How to complete this task: Without including the pictures, copy each line below exactly as it reads.

Data listing:
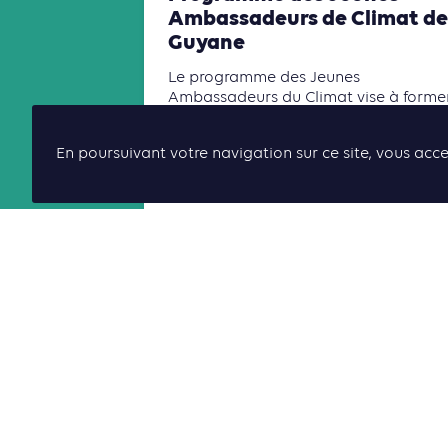
Ambassadeurs de Climat de
Guyane
Le programme des Jeunes
Ambassadeurs du Climat vise à former
mobiliser et relier les jeunes générati
autour des enjeux climatiques et de l
En poursuivant votre navigation sur ce site, vous acce
transition écologique.
Lire la suite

Task output:
Ambassadeurs de Climat de
Guyane
Le programme des Jeunes
Ambassadeurs du Climat vise à former
mobiliser et relier les jeunes générati
autour des enjeux climatiques et de l
En poursuivant votre navigation sur ce site, vous acce
transition écologique.
Lire la suite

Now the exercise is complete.